Extracted page text data
------------
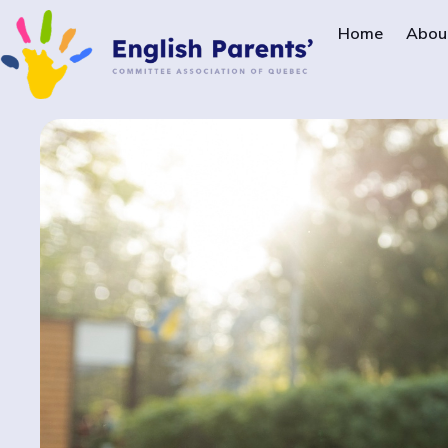
Home
Abou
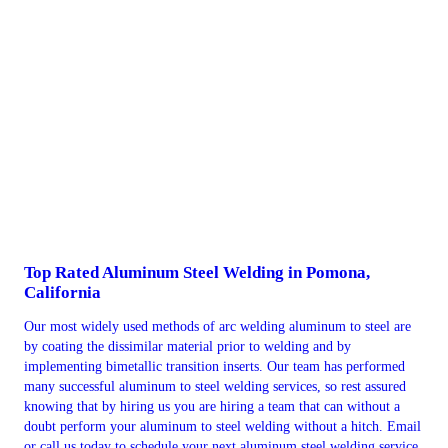
Top Rated Aluminum Steel Welding in Pomona,
California
Our most widely used methods of arc welding aluminum to steel are
by coating the dissimilar material prior to welding and by
implementing bimetallic transition inserts. Our team has performed
many successful aluminum to steel welding services, so rest assured
knowing that by hiring us you are hiring a team that can without a
doubt perform your aluminum to steel welding without a hitch. Email
or call us today to schedule your next aluminum steel welding service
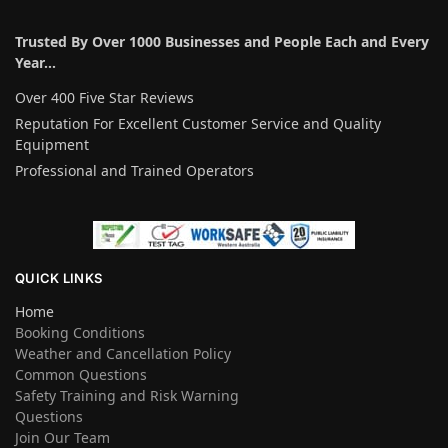
Trusted By Over 1000 Businesses and People Each and Every
Year…
Over 400 Five Star Reviews
Reputation For Excellent Customer Service and Quality
Equipment
Professional and Trained Operators
QUICK LINKS
Home
Booking Conditions
Weather and Cancellation Policy
Common Questions
Safety Training and Risk Warning
Questions
Join Our Team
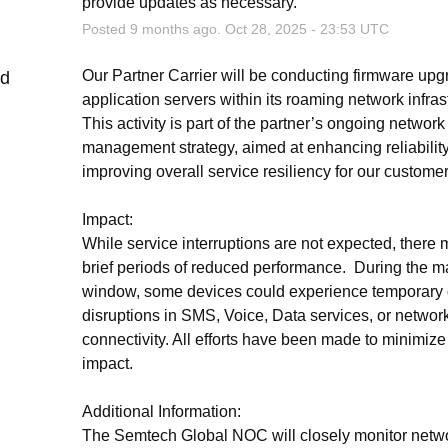
provide updates as necessary.
Posted
9
months ago.
Oct
28
,
2025
-
23:53
UTC
Our Partner Carrier will be conducting firmware upg
ed
application servers within its roaming network infrast
This activity is part of the partner’s ongoing network 
management strategy, aimed at enhancing reliability
improving overall service resiliency for our customer
Impact:
While service interruptions are not expected, there 
brief periods of reduced performance.  During the m
window, some devices could experience temporary d
disruptions in SMS, Voice, Data services, or network
connectivity. All efforts have been made to minimize 
impact.
Additional Information:
The Semtech Global NOC will closely monitor netwo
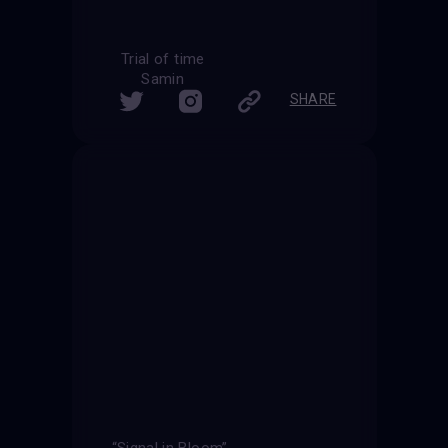
Trial of time
Samin
SHARE
“Signal in Bloom”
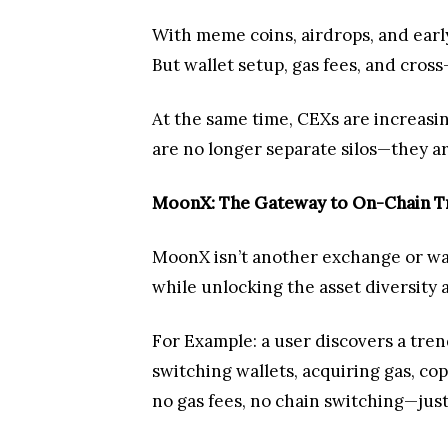
With meme coins, airdrops, and earl
But wallet setup, gas fees, and cro
At the same time, CEXs are increasing
are no longer separate silos—they a
MoonX: The Gateway to On-Chain T
MoonX isn’t another exchange or walle
while unlocking the asset diversity a
For Example: a user discovers a tren
switching wallets, acquiring gas, co
no gas fees, no chain switching—jus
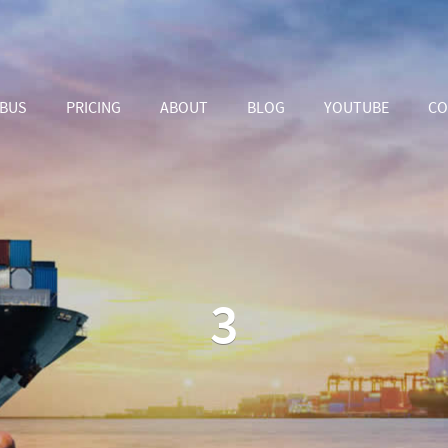
ABUS
PRICING
ABOUT
BLOG
YOUTUBE
CO
3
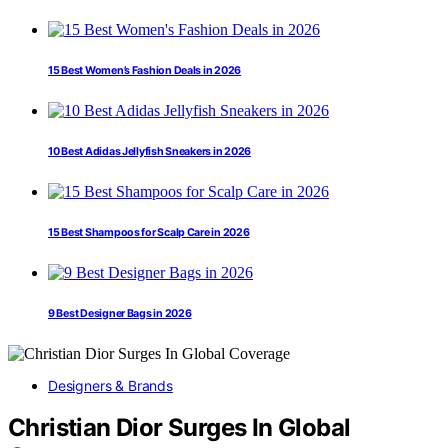
15 Best Women’s Fashion Deals in 2026
10 Best Adidas Jellyfish Sneakers in 2026
15 Best Shampoos for Scalp Care in 2026
9 Best Designer Bags in 2026
Designers & Brands
Christian Dior Surges In Global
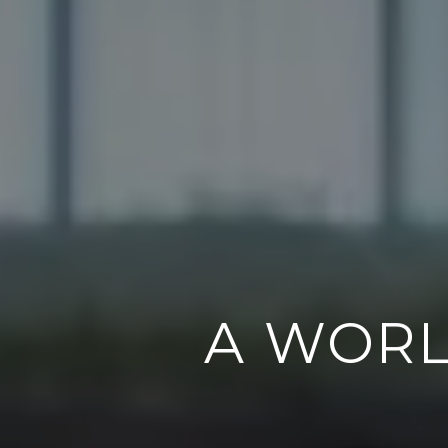
FLOOR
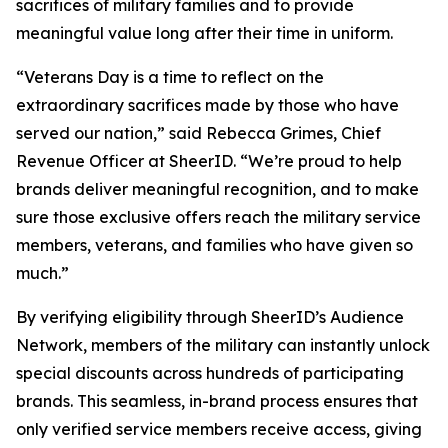
sacrifices of military families and to provide
meaningful value long after their time in uniform.
“Veterans Day is a time to reflect on the
extraordinary sacrifices made by those who have
served our nation,” said Rebecca Grimes, Chief
Revenue Officer at SheerID. “We’re proud to help
brands deliver meaningful recognition, and to make
sure those exclusive offers reach the military service
members, veterans, and families who have given so
much.”
By verifying eligibility through SheerID’s Audience
Network, members of the military can instantly unlock
special discounts across hundreds of participating
brands. This seamless, in-brand process ensures that
only verified service members receive access, giving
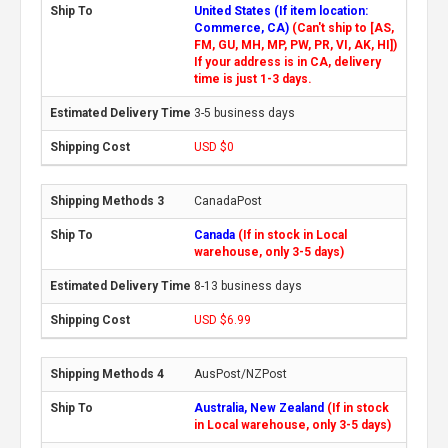
United States (If item location:
Commerce, CA)
(Can't ship to [AS,
FM, GU, MH, MP, PW, PR, VI, AK, HI])
If your address is in CA, delivery
time is just 1-3 days.
3-5 business days
USD $0
CanadaPost
Canada
(If in stock in Local
warehouse, only 3-5 days)
8-13 business days
USD $6.99
AusPost/NZPost
Australia, New Zealand
(If in stock
in Local warehouse, only 3-5 days)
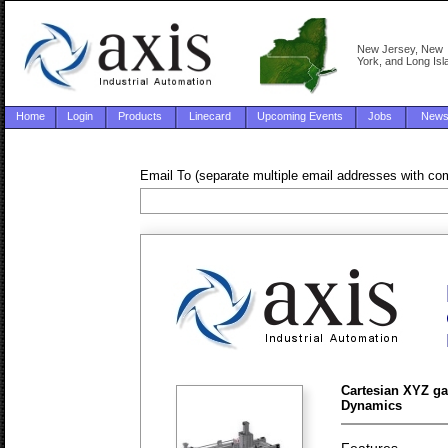
New Jersey, New
York, and Long Isl
Home
Login
Products
Linecard
Upcoming Events
Jobs
New
Email To (separate multiple email addresses with c
Cartesian XYZ ga
Dynamics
------------
Description of the task: When you transcribe the entries, reproduce each line exactly and skip any picture.

Task response:
Home
Abou
Top Rated Aluminum Steel Welding in Pomona,
California
Our most widely used methods of arc welding aluminum to steel are
by coating the dissimilar material prior to welding and by
implementing bimetallic transition inserts. Our team has performed
many successful aluminum to steel welding services, so rest assured
knowing that by hiring us you are hiring a team that can without a
doubt perform your aluminum to steel welding without a hitch. Email
or call us today to schedule your next aluminum steel welding service
Trusted By Over 1000 Businesses and People Each and Every
Year…
Over 400 Five Star Reviews
Reputation For Excellent Customer Service and Quality
Equipment
Professional and Trained Operators
QUICK LINKS
Home
Booking Conditions
Weather and Cancellation Policy
Common Questions
Safety Training and Risk Warning
Questions
Join Our Team
provide updates as necessary.
Posted
9
months ago.
Oct
28
,
2025
-
23:53
UTC
Our Partner Carrier will be conducting firmware upg
ed
application servers within its roaming network infrast
This activity is part of the partner’s ongoing network 
management strategy, aimed at enhancing reliability
improving overall service resiliency for our customer
Impact:
While service interruptions are not expected, there 
brief periods of reduced performance.  During the m
window, some devices could experience temporary d
disruptions in SMS, Voice, Data services, or network
connectivity. All efforts have been made to minimize 
impact.
Additional Information:
The Semtech Global NOC will closely monitor netwo
Trial of time
Samin
SHARE
“Signal in Bloom”
With meme coins, airdrops, and earl
But wallet setup, gas fees, and cro
At the same time, CEXs are increasing
are no longer separate silos—they a
MoonX: The Gateway to On-Chain T
MoonX isn’t another exchange or walle
while unlocking the asset diversity a
For Example: a user discovers a tren
switching wallets, acquiring gas, co
no gas fees, no chain switching—jus
ABUS
PRICING
ABOUT
BLOG
YOUTUBE
CO
3
15 Best Women’s Fashion Deals in 2026
10 Best Adidas Jellyfish Sneakers in 2026
15 Best Shampoos for Scalp Care in 2026
9 Best Designer Bags in 2026
Designers & Brands
Christian Dior Surges In Global
FLOOR
sacrifices of military families and to provide
meaningful value long after their time in uniform.
“Veterans Day is a time to reflect on the
extraordinary sacrifices made by those who have
served our nation,” said Rebecca Grimes, Chief
Revenue Officer at SheerID. “We’re proud to help
brands deliver meaningful recognition, and to make
sure those exclusive offers reach the military service
members, veterans, and families who have given so
much.”
By verifying eligibility through SheerID’s Audience
Network, members of the military can instantly unlock
special discounts across hundreds of participating
brands. This seamless, in-brand process ensures that
only verified service members receive access, giving
United States (If item location:
Commerce, CA)
(Can't ship to [AS,
FM, GU, MH, MP, PW, PR, VI, AK, HI])
If your address is in CA, delivery
time is just 1-3 days.
3-5 business days
USD $0
CanadaPost
Canada
(If in stock in Local
warehouse, only 3-5 days)
8-13 business days
USD $6.99
AusPost/NZPost
Australia, New Zealand
(If in stock
in Local warehouse, only 3-5 days)
New Jersey, New
York, and Long Isl
Home
Login
Products
Linecard
Upcoming Events
Jobs
New
Email To (separate multiple email addresses with c
Cartesian XYZ ga
Dynamics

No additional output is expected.